[Activity]:
In the copy, include no pictures. Reproduce the rest of the entries exactly.

=== Dataset extract ===

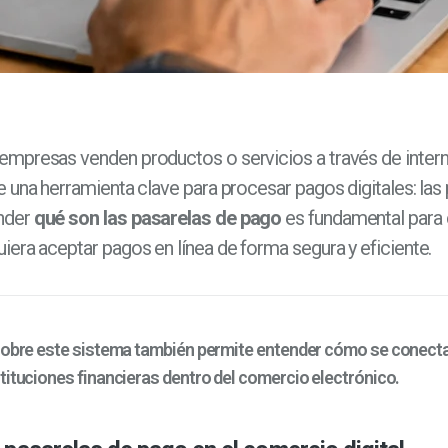
mpresas venden productos o servicios a través de intern
e una herramienta clave para procesar pagos digitales: las
nder
qué son las pasarelas de pago
es fundamental para 
iera aceptar pagos en línea de forma segura y eficiente.
sobre este sistema también permite entender cómo se conecta
tituciones financieras dentro del comercio electrónico.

===

[Response area]:
mpresas venden productos o servicios a través de intern
e una herramienta clave para procesar pagos digitales: las
nder
qué son las pasarelas de pago
es fundamental para 
iera aceptar pagos en línea de forma segura y eficiente.
sobre este sistema también permite entender cómo se conecta
tituciones financieras dentro del comercio electrónico.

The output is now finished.